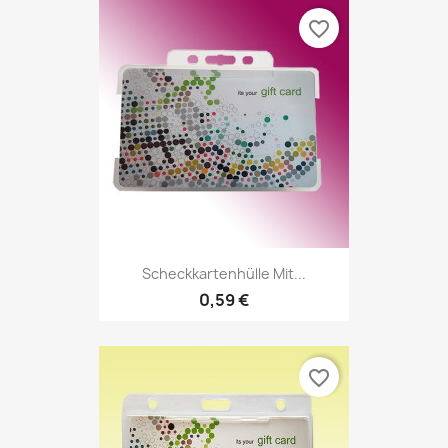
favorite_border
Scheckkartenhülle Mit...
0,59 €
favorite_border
* * *
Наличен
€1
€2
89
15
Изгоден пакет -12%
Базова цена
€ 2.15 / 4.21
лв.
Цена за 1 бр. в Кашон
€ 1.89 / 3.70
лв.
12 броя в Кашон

Instructions for the task:
In the entries above, the lines from the one bearing "Изгоден пакет -12%" up to and including the one bearing "12 броя в Кашон" should be transcribed exactly; no other line is wanted.

Task solution:
Изгоден пакет -12%
Базова цена
€ 2.15 / 4.21
лв.
Цена за 1 бр. в Кашон
€ 1.89 / 3.70
лв.
12 броя в Кашон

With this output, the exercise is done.